--- Action item ---
Leave out the pictures and output exactly the lines below from the one with "Más información" down to the one with "教される30日間の性奴●生活〜 画像8", both of them included.

=== Supplied material ===

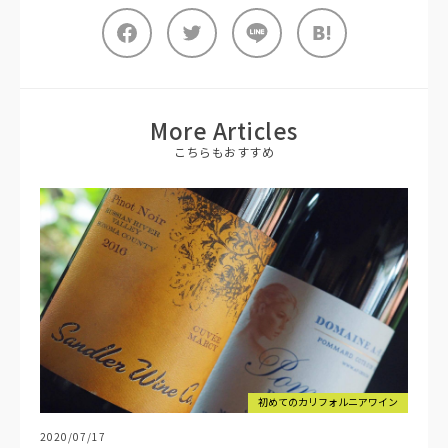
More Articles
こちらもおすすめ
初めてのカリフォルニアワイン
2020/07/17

===
=== Supplied material ===

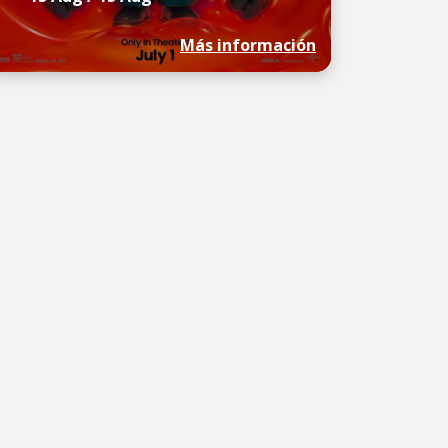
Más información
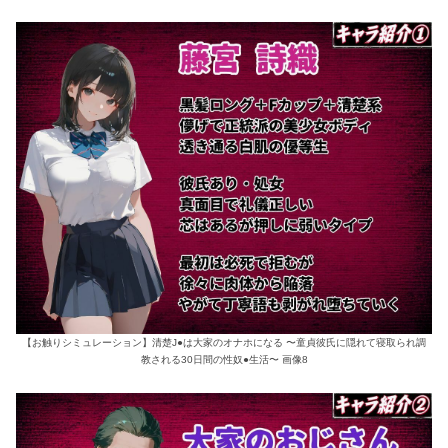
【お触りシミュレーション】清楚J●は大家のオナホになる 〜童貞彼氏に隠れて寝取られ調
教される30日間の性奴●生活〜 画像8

===

--- Result of the exercise ---
Más información
【お触りシミュレーション】清楚J●は大家のオナホになる 〜童貞彼氏に隠れて寝取られ調
教される30日間の性奴●生活〜 画像8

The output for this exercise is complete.